Monotheism and the volcano
I just visited the island of Hawaii, including a tour of the caldera surrounding the semi-active volcano Kilauea. One thing I wanted to comment on is how obvious it was to imagine the woman-volcano-god, Madame Pele. It’s like, you live near unpredictable natural forces with destructive potential, of course the local culture personifies it, metaphorizes its effects, steam vents as breath, etc. Rituals emerge in tandem with these properties: women purifying themselves monthly in the steam vents, certain locations designated as sacrifice spots, access restrictions for priestly castes only, etc.

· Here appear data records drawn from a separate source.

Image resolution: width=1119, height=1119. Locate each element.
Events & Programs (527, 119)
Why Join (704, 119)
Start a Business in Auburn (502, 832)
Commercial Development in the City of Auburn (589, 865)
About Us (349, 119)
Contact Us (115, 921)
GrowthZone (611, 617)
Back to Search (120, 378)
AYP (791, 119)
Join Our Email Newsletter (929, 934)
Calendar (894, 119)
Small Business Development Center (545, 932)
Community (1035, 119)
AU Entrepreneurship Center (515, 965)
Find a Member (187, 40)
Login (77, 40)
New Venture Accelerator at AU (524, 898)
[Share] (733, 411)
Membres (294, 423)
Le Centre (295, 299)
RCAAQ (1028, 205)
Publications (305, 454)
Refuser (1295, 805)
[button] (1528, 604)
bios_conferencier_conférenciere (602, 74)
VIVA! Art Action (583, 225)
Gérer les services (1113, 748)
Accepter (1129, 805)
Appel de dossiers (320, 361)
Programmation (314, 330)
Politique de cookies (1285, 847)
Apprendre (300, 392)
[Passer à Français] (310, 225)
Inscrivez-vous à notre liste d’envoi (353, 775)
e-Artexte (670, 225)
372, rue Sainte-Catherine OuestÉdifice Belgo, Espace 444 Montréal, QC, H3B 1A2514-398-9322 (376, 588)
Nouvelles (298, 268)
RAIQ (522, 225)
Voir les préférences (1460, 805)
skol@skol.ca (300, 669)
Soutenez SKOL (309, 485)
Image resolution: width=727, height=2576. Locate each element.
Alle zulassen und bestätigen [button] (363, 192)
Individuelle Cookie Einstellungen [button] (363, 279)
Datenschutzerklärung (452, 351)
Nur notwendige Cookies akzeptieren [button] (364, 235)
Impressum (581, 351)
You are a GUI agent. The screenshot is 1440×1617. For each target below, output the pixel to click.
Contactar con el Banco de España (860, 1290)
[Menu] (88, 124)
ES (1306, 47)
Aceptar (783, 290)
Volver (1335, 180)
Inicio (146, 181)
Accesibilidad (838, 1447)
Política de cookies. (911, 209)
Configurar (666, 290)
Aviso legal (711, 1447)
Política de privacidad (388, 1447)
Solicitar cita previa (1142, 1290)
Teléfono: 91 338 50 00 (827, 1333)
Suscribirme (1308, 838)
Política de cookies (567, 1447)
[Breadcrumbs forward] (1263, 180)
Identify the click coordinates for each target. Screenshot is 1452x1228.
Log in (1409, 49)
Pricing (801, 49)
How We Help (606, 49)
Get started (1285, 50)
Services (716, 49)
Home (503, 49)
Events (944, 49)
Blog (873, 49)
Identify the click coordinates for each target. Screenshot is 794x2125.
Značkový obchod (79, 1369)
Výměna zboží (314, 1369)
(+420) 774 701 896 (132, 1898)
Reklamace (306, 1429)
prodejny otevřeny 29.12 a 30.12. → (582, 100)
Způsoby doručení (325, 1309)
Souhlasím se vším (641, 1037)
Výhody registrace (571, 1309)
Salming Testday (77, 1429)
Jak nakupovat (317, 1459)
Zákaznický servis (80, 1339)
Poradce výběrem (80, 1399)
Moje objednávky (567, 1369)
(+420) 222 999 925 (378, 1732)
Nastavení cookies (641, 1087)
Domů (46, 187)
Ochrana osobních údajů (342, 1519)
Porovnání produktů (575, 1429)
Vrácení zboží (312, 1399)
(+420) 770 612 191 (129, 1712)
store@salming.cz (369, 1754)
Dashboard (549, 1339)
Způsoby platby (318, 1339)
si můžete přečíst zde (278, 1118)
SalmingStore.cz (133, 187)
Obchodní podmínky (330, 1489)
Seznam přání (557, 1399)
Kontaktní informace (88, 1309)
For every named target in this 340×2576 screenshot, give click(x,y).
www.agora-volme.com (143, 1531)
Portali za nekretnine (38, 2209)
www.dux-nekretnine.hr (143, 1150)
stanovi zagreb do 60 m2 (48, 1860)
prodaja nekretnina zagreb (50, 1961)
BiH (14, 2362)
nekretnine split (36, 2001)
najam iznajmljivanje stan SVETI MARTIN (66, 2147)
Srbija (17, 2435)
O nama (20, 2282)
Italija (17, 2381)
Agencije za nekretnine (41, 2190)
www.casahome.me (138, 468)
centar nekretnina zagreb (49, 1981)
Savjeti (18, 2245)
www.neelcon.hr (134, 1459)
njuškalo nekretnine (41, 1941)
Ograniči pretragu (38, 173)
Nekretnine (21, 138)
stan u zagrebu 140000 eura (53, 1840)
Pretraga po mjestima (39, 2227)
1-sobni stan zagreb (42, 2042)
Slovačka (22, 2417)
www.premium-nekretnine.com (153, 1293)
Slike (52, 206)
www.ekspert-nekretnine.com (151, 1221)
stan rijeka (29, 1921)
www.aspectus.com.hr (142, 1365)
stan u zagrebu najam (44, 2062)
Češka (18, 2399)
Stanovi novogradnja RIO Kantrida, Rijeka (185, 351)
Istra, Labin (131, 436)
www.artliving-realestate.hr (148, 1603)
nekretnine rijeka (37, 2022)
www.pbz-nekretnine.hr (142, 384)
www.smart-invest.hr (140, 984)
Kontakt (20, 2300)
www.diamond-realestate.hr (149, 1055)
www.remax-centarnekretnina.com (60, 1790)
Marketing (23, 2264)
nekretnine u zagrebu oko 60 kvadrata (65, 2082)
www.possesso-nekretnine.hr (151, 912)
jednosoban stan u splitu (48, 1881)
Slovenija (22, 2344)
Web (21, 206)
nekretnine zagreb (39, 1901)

It sheds light for me on Freud’s depiction of Moses/Abraham’s God (from Moses and Monotheism) as the combination of a Canaanite volcano god, “Ja”, and the Egyptian monotheistic Sun god “Aton”, Akhenaten’s God. One tension the Torah attempts to resolve is between the absolute predictability (and life-giving capacity) of the sun, and the absolute unpredictability (and destructive capacity) of the volcano, which is why the character of God himself is so oddly two-faced, both sublime in unity and perfection and terrible and violent in rage. A challenging synthesis, though one that seems prototypical nonetheless (think of how “the government” is conceived of by millennial liberals…).
There’s some translation issues here, involving the various terms for God. This includes YHWH (lit. “i am [becoming] that which i am [becoming]”), Adonai (lit. “the lord”, which may also have a shared etymology with “Aton”), Hashem (lit. “the word”), and Elohim (lit. “voices”), all simply translated as “God”. Jaynes discusses these issues at length as part of his bicameral mind thesis, but I see it as evidence of this murky original Judaic God-concept, which western culture has since spent several thousand years purifying into abstract values, through Jesus and the popes and Martin Luther and beyond.